No one flew a Confederate Flag in my family when I was growing up. Some cousins had them hanging on their walls, and on T-shirts. We never thought that flag stood for slavery, though, or the South’s racist stand to keep slavery alive. We never looked at General Lee and thought, what a monster. And when someone said, “The South would rise again.”, it didn’t mean we would have slaves back. It meant we would one day be able to live a better life for a better wage. It meant that our people wouldn’t be beaten down in unsafe factories or jobs with little pay while their health and better years flew out the window as if they never existed in the first place. It meant freedom. That flag of ours meant freedom. ALL of us. No matter what Gender, Race or Religion. We’d be free and not beaten down like dogs by life, the economy, the government or anything. And it was a wake up call. A horrific, wake up call. That our ancestors stood against an unstoppable force – the Government– in an attempt to stop it. That meant life was turned upside down. Families were separated, died, starved, were murdered, raped or God knows what else. It meant brother stood against brother all because some politicians said so. And the lives lost never justified what little was gained. Do you know what we believed when it came to the Civil War? Why we think it was a ruse? From the blue collar position, the truth was loud and clear. If it was all about setting the black man free, then why did he struggle for so long after? And his life wasn’t rosey up North either. That’s the damnedest thing. No. the war was about politicians and what they wanted. Slavery was just the false reason to start the fight.

You see, when hard times set fire to a community, its a wildfire that doesn’t discriminate. It doesn’t give a damn who your ancestors were or what color your skin is. Doesn’t give two shakes where you come from or how bad you had it. Doesn’t care how hard you’re tryin’ or how close you are to giving up or making it. It will burn through a Black Man’s home just as ruthlessly as it does a white man. When black babies go hungry, their bellies growl just as awful as a white child. But we don’t define kids as black and white in my community – where real mountain and country people roam. Hunger is hunger, and we do our best to prevent it regardless of one’s last name or color. I judge people by their deeds. How they treat me, my children and each other. If your a crap-head, then I don’t care if you are white, black or purple. You don’t get to come around me and my life and be a crap=head. Take your nonsense elsewhere.

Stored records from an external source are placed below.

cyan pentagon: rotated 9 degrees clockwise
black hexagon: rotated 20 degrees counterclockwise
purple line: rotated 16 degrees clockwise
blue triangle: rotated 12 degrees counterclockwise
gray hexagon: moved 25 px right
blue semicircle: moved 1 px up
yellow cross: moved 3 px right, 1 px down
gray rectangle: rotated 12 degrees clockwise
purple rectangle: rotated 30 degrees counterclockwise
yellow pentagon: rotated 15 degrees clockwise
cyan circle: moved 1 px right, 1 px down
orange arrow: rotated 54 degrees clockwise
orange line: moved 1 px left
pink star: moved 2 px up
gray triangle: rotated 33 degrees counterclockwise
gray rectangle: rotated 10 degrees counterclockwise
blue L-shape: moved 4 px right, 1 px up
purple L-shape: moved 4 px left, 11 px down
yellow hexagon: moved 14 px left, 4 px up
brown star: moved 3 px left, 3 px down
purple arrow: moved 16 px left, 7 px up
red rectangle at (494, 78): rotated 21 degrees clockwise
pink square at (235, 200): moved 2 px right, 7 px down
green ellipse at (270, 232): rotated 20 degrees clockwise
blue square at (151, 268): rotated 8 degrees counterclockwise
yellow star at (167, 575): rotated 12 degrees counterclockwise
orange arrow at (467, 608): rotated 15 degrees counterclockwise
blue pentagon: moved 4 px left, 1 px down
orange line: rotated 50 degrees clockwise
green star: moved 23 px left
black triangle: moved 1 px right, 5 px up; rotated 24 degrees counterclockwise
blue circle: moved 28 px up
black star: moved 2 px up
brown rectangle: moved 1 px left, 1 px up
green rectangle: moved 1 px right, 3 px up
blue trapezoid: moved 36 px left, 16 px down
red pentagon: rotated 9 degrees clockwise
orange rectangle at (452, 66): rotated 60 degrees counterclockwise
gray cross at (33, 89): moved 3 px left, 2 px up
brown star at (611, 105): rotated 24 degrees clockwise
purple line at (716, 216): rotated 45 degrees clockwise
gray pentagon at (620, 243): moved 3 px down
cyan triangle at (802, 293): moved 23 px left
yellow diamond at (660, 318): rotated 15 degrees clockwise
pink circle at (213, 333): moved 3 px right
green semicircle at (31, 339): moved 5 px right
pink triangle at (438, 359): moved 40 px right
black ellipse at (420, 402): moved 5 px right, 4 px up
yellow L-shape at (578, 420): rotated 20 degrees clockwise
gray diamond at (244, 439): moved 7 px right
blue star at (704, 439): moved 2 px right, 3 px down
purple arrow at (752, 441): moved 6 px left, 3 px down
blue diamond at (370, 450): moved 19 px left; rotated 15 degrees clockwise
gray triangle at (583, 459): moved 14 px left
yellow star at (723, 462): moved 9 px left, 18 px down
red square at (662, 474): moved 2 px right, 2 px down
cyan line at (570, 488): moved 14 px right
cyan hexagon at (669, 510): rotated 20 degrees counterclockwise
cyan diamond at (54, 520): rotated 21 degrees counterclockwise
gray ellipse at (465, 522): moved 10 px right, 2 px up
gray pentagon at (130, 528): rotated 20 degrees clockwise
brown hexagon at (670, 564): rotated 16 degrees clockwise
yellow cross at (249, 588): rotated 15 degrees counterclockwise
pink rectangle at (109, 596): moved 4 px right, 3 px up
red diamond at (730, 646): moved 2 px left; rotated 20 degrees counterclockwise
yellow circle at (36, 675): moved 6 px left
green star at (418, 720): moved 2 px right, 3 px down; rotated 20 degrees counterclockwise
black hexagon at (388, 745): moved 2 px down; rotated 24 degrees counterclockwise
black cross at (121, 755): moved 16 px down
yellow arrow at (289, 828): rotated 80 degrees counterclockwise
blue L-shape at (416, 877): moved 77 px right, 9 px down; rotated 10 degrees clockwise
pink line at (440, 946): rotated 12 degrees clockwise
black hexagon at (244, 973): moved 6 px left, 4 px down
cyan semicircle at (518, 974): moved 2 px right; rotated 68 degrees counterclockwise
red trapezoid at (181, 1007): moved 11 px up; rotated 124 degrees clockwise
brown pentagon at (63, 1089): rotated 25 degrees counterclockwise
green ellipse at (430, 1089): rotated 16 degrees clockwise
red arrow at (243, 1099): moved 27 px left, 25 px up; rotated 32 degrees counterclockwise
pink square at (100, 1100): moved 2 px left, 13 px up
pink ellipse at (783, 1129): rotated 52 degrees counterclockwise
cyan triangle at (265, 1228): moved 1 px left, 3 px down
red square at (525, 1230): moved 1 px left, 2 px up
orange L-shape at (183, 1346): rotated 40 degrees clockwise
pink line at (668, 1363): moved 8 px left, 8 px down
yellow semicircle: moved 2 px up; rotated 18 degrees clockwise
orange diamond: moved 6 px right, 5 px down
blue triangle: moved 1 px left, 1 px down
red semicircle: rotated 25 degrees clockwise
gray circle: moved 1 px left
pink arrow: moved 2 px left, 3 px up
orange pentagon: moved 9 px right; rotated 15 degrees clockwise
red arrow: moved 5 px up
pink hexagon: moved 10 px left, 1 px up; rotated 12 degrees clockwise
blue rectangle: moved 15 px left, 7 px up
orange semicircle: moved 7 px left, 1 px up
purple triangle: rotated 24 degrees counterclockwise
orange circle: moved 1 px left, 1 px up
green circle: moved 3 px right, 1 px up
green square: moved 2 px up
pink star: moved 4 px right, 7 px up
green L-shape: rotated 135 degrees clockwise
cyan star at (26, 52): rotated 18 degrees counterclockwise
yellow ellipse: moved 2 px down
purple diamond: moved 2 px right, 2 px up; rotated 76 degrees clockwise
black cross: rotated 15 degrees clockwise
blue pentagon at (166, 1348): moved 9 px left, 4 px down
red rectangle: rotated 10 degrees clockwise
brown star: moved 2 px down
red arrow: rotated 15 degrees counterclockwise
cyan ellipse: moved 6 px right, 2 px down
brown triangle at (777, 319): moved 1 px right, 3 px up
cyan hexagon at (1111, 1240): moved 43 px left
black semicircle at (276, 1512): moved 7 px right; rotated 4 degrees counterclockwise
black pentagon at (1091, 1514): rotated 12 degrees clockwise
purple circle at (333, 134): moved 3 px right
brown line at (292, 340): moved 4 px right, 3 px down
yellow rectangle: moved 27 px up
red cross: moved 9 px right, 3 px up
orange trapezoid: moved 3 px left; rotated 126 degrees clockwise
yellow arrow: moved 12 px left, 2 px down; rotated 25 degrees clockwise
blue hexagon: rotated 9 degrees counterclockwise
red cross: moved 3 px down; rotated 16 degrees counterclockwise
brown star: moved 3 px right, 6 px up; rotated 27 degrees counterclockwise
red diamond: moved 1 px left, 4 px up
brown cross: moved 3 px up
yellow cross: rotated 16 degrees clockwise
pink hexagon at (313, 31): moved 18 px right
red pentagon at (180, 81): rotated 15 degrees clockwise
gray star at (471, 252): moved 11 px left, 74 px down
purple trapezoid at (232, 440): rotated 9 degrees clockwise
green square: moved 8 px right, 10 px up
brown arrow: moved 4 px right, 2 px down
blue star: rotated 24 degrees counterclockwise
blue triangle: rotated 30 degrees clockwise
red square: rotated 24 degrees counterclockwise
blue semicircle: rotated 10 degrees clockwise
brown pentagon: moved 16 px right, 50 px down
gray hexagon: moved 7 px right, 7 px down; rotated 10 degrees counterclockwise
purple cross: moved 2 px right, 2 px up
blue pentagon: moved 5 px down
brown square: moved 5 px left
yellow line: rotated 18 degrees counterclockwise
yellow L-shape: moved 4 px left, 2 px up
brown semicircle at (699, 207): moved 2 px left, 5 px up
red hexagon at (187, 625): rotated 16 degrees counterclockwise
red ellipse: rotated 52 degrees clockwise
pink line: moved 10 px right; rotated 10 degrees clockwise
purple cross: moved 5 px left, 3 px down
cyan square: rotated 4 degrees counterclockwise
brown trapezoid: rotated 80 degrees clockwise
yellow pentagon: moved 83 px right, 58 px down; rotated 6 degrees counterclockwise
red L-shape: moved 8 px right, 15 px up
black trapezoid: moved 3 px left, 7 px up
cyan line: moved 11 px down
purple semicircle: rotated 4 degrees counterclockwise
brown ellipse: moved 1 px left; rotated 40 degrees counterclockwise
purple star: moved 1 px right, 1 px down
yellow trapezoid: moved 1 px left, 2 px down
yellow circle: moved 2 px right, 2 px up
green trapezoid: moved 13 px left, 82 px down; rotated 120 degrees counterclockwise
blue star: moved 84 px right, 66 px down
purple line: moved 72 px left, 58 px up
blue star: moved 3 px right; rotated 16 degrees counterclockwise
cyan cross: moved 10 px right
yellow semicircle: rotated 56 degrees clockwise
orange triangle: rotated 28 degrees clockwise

Now, I know as sure as you, that there are some people out there that are filled with Hate. They may scream about Black people, but rest assured, they are screaming about me too. They just hate. Period. They hate Color, Religion, and they hate by Gender. They hate names, social standing, anything really. You know what we do with people like that where I am from?

We don’t give them our attention. We don’t give them our time. We don’t give them anything. Do you know what happens to someone who stands out there all by themselves screaming hate? Eventually they shut the hell up and go home because no one is there to scream to or about. No one is there to fight and argue. No. One. Is. There.

And here is something else I know. Hateful people come in all colors, shapes and sizes. You don’t get a pass because of your color. You don’t get a pass because your ancestors might be slaves. You don’t get a pass because you are white complaining against other white people. Hate is Hate no matter how you or anyone else tries to justify it. Its wrong. And sure enough, everyone hates something or someone. But that’s okay….we don’t need anyone’s approval to be who we need to be. To be who we are.

And let me tell you something else, when you scream about General Lee and call him names and that he is racist, you are showing your lack of education. Lee inherited slaves that he set free. He didn’t believe in slavery and he was one of few that would train a black man on an equal level as a white man. He also was quoted in saying how they were equal. Lee fought because he was a Virginian and Virginia has a deep sense of pride in it’s land and people. Back then, at least. To kill a neighbor or turn your back on your birth- state was like raising a hand to strike down God. And we won’t even go into how the South wasn’t even fighting to keep Slaves. I don’t care what your opinions are about the Civil War. I just care that many of you are so heartless, that you could care less if there was another one.

I believe in less Government. Live and let live. You do as you must and I’ll do, here on my land, what I must. As long as we harm no one and obey Laws. As long as we respect everyone’s right to live as they so desire to live. I don’t care what people do in their personal life. They can love a woman, a man, or themselves, for all I care, as long as everyone is consenting and backs off those who are under-aged and not consenting.

I don’t care if you hate our flag, just respect what it means to me and others. If it means hate to someone, you will know it sure enough. They’ll be out there screaming about it but as I said before, don’t give them an audience or any attention. They’ll go home sure enough. We choose what power their words have. We choose whether we react, whether they harm us, or whether we even give a damn. They can spew crap all day long, but it is our choice on whether we take it to heart.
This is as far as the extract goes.